In aula al Senato approda la questione su cui la maggioranza si è scontrata per settimane, e le opposizioni divise: la Lega, che ha il problema Zaia ed è assediata in Veneto dal partito della premier (e in Lombardia da Forza Italia), presenta in aula - con l'occasione del Decreto elezioni, e nonostante il niet di governo e alleati - l'emendamento per togliere il tetto di due mandati: «È diritto dei cittadini scegliere i propri amministratori, senza che vengano messi fuori gioco a tavolino», dice il salviniano Paolo Tosato. Ma da Fdi arriva una chiusura secca: «Nella Lega sanno benissimo l'esito negativo di questa battaglia, ma evidentemente vogliono piantare una bandierina per gestire le pressioni interne alla Lega in Veneto. Per loro è giusto aumentare il limite dei mandati? Per noi no. Tutti qui».

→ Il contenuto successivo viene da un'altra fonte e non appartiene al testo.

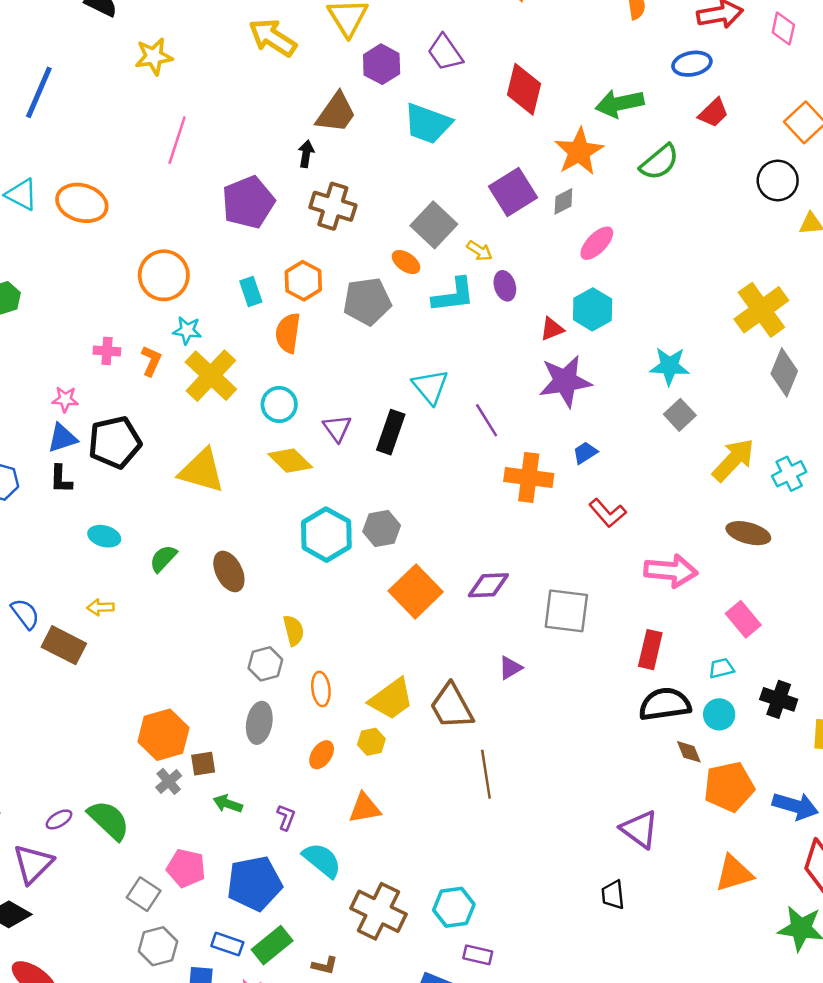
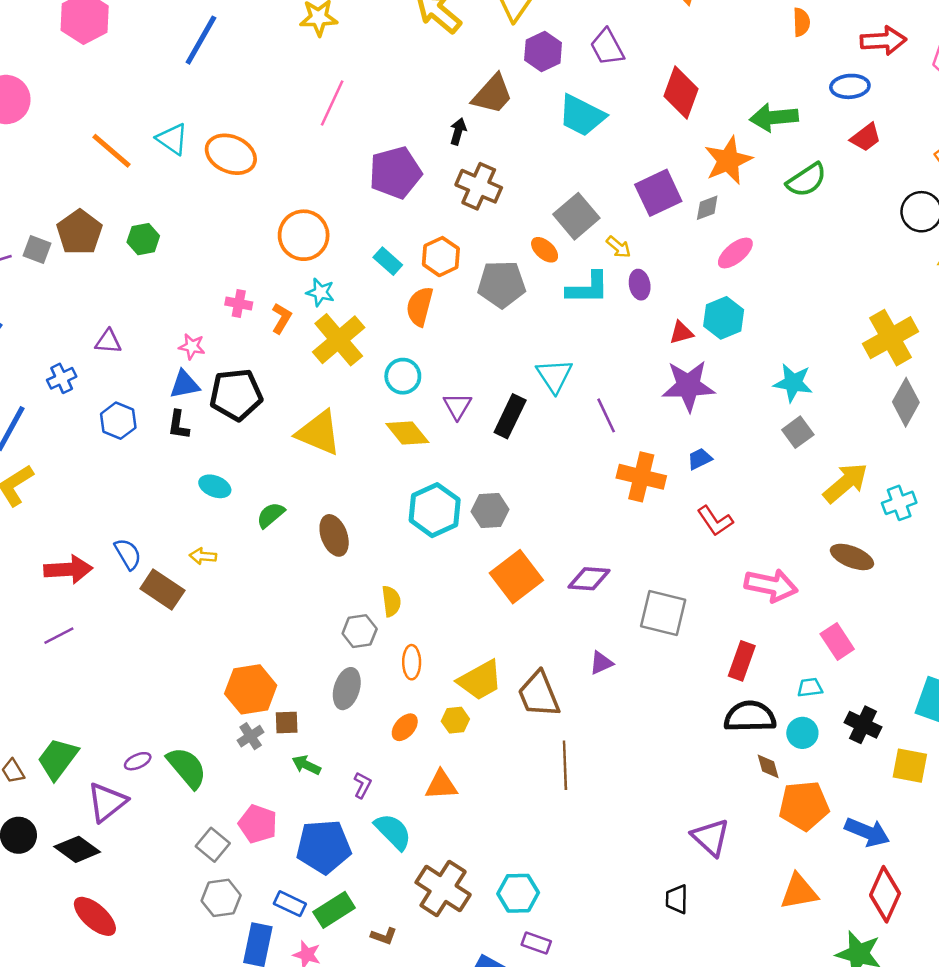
cyan rectangle: (251, 291) -> (388, 261), turned -36

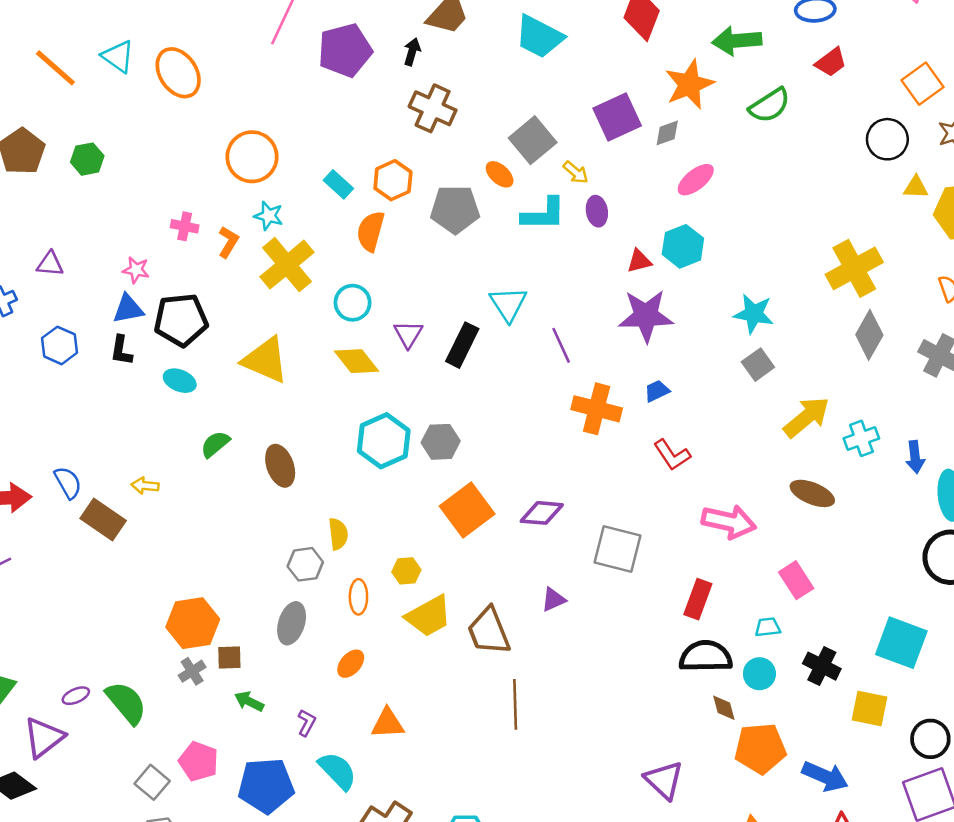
orange ellipse: (231, 154) -> (178, 73), turned 33
purple pentagon: (395, 173) -> (345, 50), moved
cyan ellipse: (215, 486) -> (180, 381), moved
yellow hexagon: (455, 720) -> (406, 571), moved

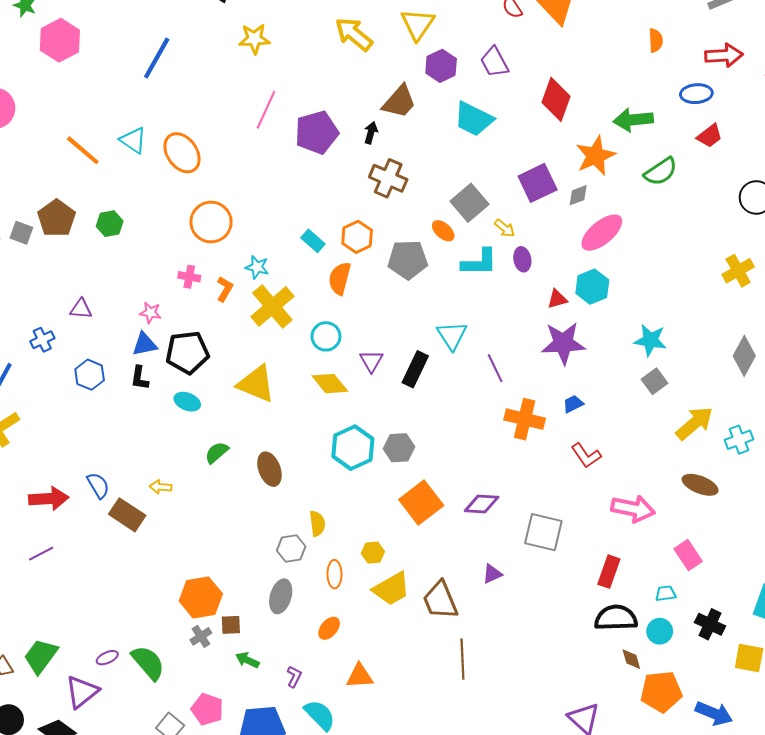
orange circle: (252, 157) -> (211, 222), moved
pink ellipse: (696, 180) -> (602, 233), size x1.4
yellow cross: (854, 268) -> (738, 271), moved, size x0.7

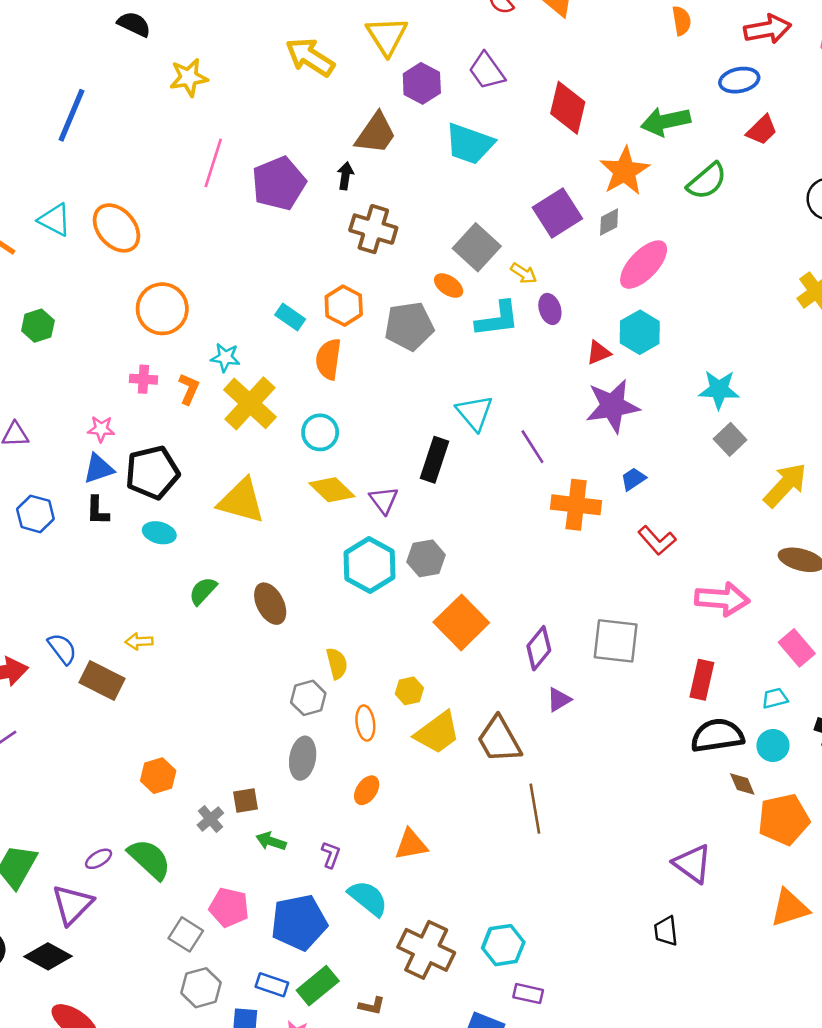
purple triangle: (371, 361) -> (384, 500), moved
purple diamond: (482, 504) -> (539, 648), moved, turned -48
orange hexagon: (201, 597) -> (158, 776), moved, size x0.7

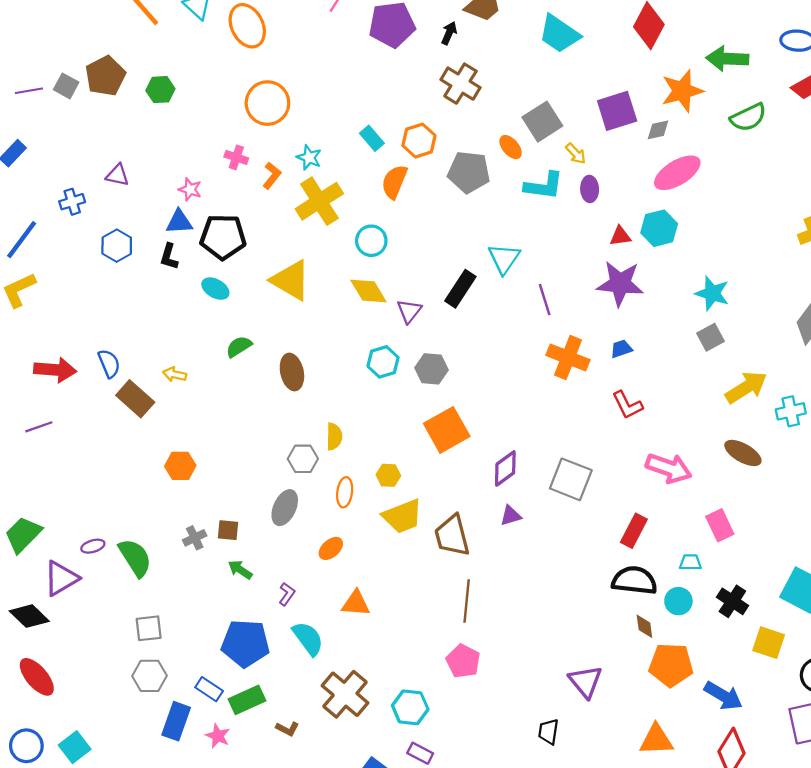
cyan hexagon: (369, 565) -> (383, 362), size x0.7
orange hexagon: (158, 776) -> (180, 466), moved
pink pentagon: (229, 907) -> (463, 661), moved
gray square: (186, 934) -> (149, 628), turned 36

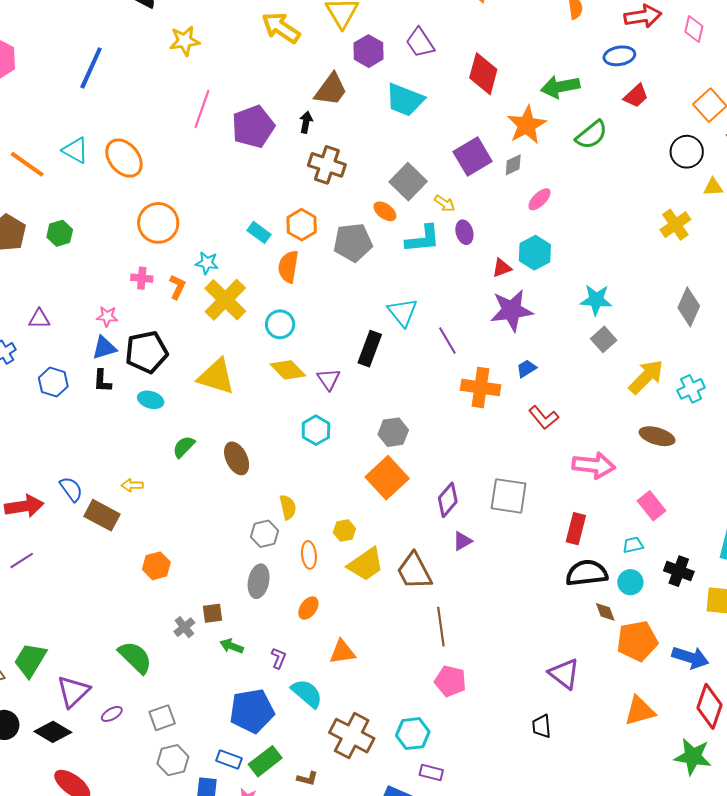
pink ellipse: (677, 173) -> (539, 199), size x0.6
gray hexagon: (432, 369) -> (393, 432), moved
purple ellipse: (93, 546) -> (112, 714), moved

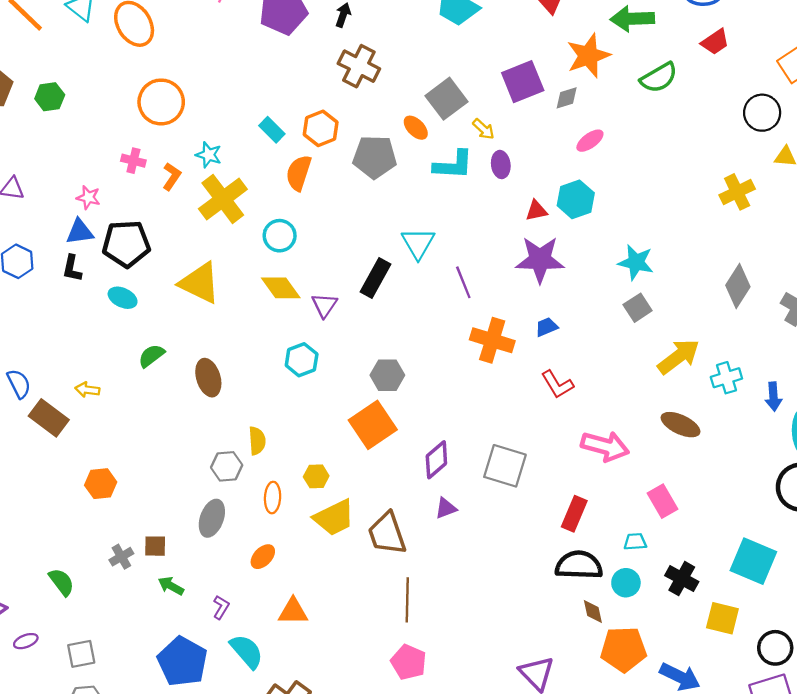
green semicircle: (135, 657) -> (61, 582), size x0.7
blue pentagon: (252, 711) -> (182, 662), turned 30

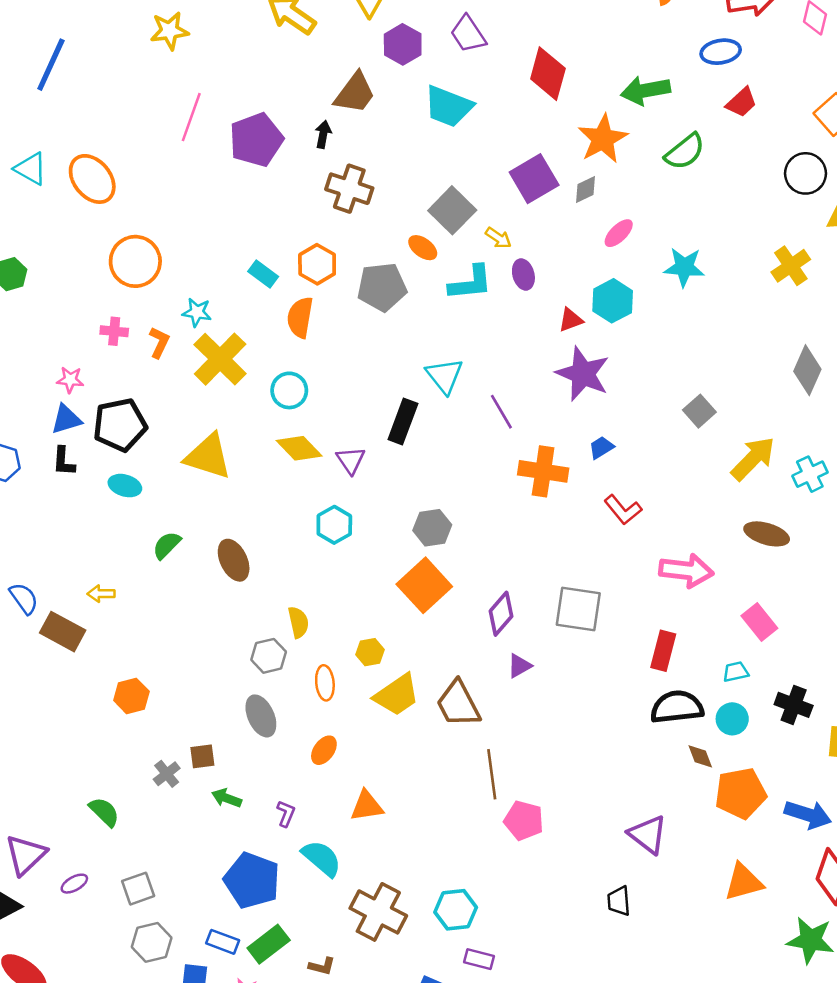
purple star: (540, 260) -> (583, 374), turned 30
cyan star: (636, 262) -> (684, 267), moved
gray ellipse: (212, 518) -> (261, 716), turned -36
pink pentagon: (409, 662) -> (524, 821), moved

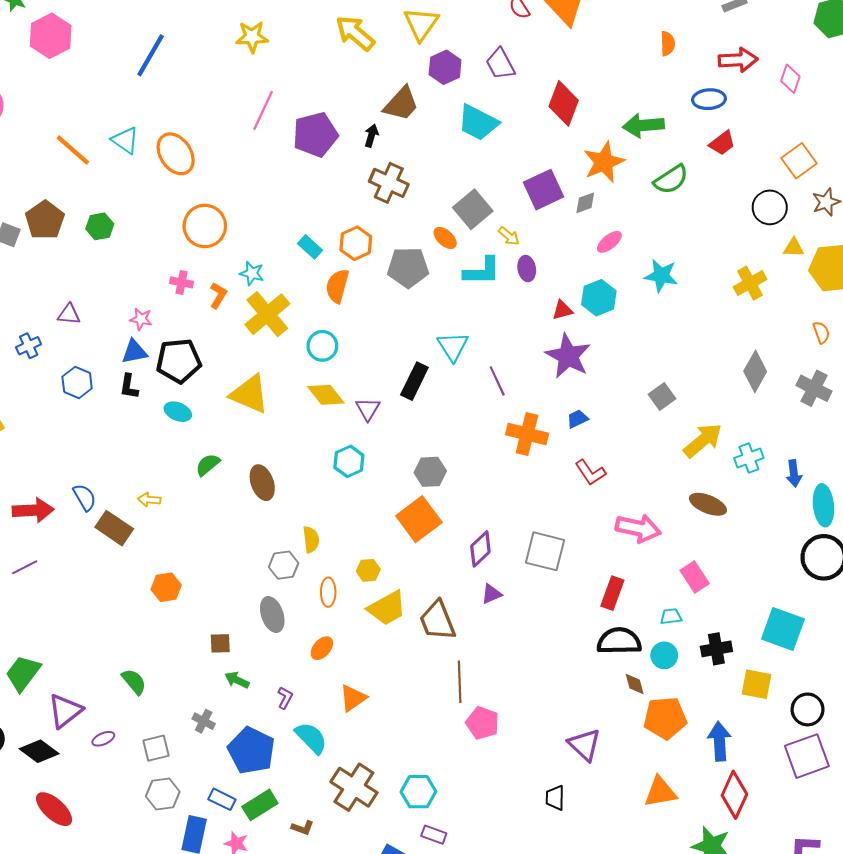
black cross: (794, 705) -> (716, 649), turned -36
gray cross: (167, 774) -> (204, 721), moved, turned -30
orange triangle: (367, 806) -> (353, 698), turned -32
blue arrow: (808, 815) -> (719, 741), turned -117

Emendamento affondato: 112 no, solo 26 sì. Se la Lega aveva sperato di aprire una breccia nel Pd, dentro cui il partito degli amministratori si batte da tempo per l'estensione dei mandati, è stata delusa: Elly Schlein ha imposto ai suoi la linea del «no» per non dividersi dai Cinque Stelle. Unica concessione ai suoi sindaci, la promessa che una eventuale riforma andrà discussa in un «quadro complessivo». Solo Italia viva ha votato a favore: «Se Pd e M5s avessero votato per il terzo mandato - dice il renziano Davide Faraone - il governo sarebbe andato sotto e Giorgia Meloni sarebbe dovuta salire al Colle. Invece le hanno fatto da stampella».

Ma a fare rumore, ieri, è stato un altro emendamento presentato in extremis dalla Lega, che puntava a scardinare la legge per l'elezione dei sindaci eliminando il ballottaggio quando un candidato supera il 40% al primo turno. Mandando su tutte le furie l'Anci e il Pd: «Un blitz a tre mesi dal voto è uno sfregio alle più basilari regole democratiche», accusa Schlein. Mentre il capogruppo dem Francesco Boccia parla di «golpe» e di «maggioranza agli stracci». In realtà, governo e centrodestra bloccano il «blitz» leghista chiedendo al Carroccio di mutare la proposta in ordine del giorno, poi approvato: «Non è il momento né la sede per discuterne», dice il relatore di Fdi Alberto Balboni, ma avverte: «Serve approfondimenti e confronto su un tema così rilevante, ma nel merito siamo d'accordo, e non è un attentato alla Costituzione». Il capogruppo di Fi Maurizio Gasparri è ancora più chiaro: «É una tesi che condividiamo tutti, in maggioranza, ed è la direzione - già imboccata da Sicilia e Friuli Venezia Giulia - in cui ci muoveremo». Spiega il dem Alessandro Alfieri: «É chiaro che vogliono riprovarci, modificando il Testo unico sugli Enti locali: il centrodestra da sempre teme il ballottaggio, perché spesso partono svantaggiati. Noi ci opporremo in ogni modo a un sistema che ha dimostrato per decenni di funzionare bene, ma i numeri li hanno.

Sappiano però che può essere una scelta a doppio taglio: così ci costringerebbero a stare insieme a M5s e centristi fin dal primo turno».